While I had begun to be more closely involved with ACT UP, had met author-playwright Larry Kramer, and admired the more feisty and dramatic aspect of his play The Normal Heart, it had recently run in New York City, and trying to do a small community theatre version seemed redundant. The producer wanted to bring 'the other AIDS play' to a smaller audience.

So in a small church near my home at the time, I corralled half a dozen actors from a previous production (my own 1988 work, Under the River) to do a play in that church about a guy man who dies of AIDS. The pastor was quite a progressive fellow.

This is the same church that allowed me to let director Robert Hilferty shoot an interview of operatic singer Diamanda Galas, who stood atop an altar lip-synching one of her own songs, "Let's Not Chat About Despair."  This became part of the documentary, Positive. Here's a clip on YouTube.

 

These are experiences that are missing from a lot of younger authors' works; having survived the war versus thinking about it or reading about it, having endured and lost.
Merlis’ use of The Trojan War as a metaphor for the war against AIDS, and then the actual tragedy of dying of AIDS in Hoffman's play, are two different ways of dealing with and exploring a difficult theme.
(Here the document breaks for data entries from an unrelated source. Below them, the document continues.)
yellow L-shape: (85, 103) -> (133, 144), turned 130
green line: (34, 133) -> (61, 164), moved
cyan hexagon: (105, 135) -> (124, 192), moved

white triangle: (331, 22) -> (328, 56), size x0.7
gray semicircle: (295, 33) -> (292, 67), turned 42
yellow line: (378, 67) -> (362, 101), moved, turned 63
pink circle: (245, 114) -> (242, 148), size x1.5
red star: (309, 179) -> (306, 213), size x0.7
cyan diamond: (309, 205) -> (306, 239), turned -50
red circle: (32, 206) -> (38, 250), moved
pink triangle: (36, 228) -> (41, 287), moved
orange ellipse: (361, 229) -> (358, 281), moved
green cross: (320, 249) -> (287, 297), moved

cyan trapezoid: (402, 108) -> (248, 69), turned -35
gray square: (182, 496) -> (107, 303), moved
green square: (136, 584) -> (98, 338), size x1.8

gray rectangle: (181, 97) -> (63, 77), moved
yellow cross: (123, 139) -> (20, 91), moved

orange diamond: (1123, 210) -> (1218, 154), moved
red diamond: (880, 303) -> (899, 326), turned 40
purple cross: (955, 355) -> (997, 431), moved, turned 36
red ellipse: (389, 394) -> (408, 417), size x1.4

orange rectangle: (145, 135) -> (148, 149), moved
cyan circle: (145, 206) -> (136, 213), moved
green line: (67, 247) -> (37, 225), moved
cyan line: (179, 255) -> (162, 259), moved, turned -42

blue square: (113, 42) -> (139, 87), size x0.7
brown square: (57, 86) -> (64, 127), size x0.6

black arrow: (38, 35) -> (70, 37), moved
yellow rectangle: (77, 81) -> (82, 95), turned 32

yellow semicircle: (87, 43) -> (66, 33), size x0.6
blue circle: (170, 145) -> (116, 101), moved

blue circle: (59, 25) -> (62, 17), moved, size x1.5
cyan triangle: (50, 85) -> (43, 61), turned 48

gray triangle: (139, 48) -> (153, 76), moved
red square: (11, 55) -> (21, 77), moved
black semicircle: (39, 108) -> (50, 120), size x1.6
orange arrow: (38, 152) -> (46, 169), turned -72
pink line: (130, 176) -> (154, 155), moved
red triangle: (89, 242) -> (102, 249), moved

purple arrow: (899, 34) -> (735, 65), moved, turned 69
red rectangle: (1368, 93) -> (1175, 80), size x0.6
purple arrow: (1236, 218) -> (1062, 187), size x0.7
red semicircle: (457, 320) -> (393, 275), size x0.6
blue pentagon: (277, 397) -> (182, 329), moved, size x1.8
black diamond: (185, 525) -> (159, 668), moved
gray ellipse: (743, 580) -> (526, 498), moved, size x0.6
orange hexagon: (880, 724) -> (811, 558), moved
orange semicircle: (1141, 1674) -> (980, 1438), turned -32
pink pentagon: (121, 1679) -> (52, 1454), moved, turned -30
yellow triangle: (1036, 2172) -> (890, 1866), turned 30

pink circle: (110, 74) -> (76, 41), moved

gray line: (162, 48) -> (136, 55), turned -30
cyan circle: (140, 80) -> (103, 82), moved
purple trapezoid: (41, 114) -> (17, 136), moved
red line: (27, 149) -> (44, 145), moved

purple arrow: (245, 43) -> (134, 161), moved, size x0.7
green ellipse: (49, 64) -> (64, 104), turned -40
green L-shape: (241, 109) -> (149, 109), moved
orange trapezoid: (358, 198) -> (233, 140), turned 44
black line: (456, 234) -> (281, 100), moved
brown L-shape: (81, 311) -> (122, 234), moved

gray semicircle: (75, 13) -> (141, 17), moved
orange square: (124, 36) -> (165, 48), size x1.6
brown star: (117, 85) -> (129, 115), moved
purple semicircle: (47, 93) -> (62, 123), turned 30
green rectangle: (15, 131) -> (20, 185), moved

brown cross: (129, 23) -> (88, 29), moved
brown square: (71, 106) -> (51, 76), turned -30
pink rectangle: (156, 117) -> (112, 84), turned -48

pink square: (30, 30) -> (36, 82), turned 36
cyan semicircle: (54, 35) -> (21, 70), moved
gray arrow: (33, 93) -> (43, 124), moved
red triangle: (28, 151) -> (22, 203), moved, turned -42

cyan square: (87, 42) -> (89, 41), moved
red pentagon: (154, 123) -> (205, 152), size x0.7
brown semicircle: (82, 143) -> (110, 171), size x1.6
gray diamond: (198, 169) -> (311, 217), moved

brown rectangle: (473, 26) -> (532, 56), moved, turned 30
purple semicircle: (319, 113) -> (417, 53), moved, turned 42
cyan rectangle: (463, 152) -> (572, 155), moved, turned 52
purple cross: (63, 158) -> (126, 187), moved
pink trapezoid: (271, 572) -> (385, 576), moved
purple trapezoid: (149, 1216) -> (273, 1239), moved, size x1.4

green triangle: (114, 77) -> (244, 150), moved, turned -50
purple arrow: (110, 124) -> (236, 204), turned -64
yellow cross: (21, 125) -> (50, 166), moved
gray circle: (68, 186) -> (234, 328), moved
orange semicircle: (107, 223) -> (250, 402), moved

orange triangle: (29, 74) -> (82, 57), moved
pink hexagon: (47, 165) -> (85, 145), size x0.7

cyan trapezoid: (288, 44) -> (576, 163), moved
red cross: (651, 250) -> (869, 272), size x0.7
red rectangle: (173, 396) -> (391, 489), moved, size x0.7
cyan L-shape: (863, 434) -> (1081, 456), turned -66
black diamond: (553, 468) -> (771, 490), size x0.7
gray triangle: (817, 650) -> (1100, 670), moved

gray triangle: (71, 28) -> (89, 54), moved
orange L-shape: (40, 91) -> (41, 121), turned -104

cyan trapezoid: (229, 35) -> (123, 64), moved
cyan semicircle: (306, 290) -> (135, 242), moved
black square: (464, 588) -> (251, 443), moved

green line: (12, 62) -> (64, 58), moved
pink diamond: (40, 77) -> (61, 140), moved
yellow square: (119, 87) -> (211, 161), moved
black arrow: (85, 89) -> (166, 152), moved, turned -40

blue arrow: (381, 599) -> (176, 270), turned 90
Feature about my production of 'As Is'
I am once again working on that in an upcoming novel. It’s difficult to delve back into those days to try to assume what it was like before people started getting sick and dying.
I covered a little bit of that in my last novel Message of Love, where two college boyfriends face the loss of a friend as the specter of AIDS approaches, not yet up to pandemic levels.

What I’m seeing in a lot of new books is a kind of fantasy forgetfulness as well as in media films that don’t deal with it. Since the common thinking now is that people can just take Truvada and be able to bareback safely, it furthers the forgetting of the AIDS years. 

The pandemic is by no means over. But it's pretty clear that it's been hidden from the media and arts spotlight, what with so many other daily horrors from the deranged current administration attacking transgender military personel, immigrants, women and children.

Part of the storytelling process –unless you’re going to write about something that happened last year, or in the future, or an imaginary worl– is that you have to remember the past. You also have to stay in it to research and write about it. Or you can recreate it as Merlis did so beautifully with the mythological story of Philoctetes and Pyrrhus.

Memory is subjective, so why not tell a story the way you want to, even if it’s just your perspective? Somehow, if it’s well-written, it’s going to get to the truth. At least that’s hope.

My recent mission allowed me to find used hardback copies of all four of Merlis’ novels (three of them from local bookstores!). I look forward to reading the next three. I only wish the few times that I’ve gotten to chat with Mark that we had done more than talk shop about publishing and low royalties, and about the actual art of writing.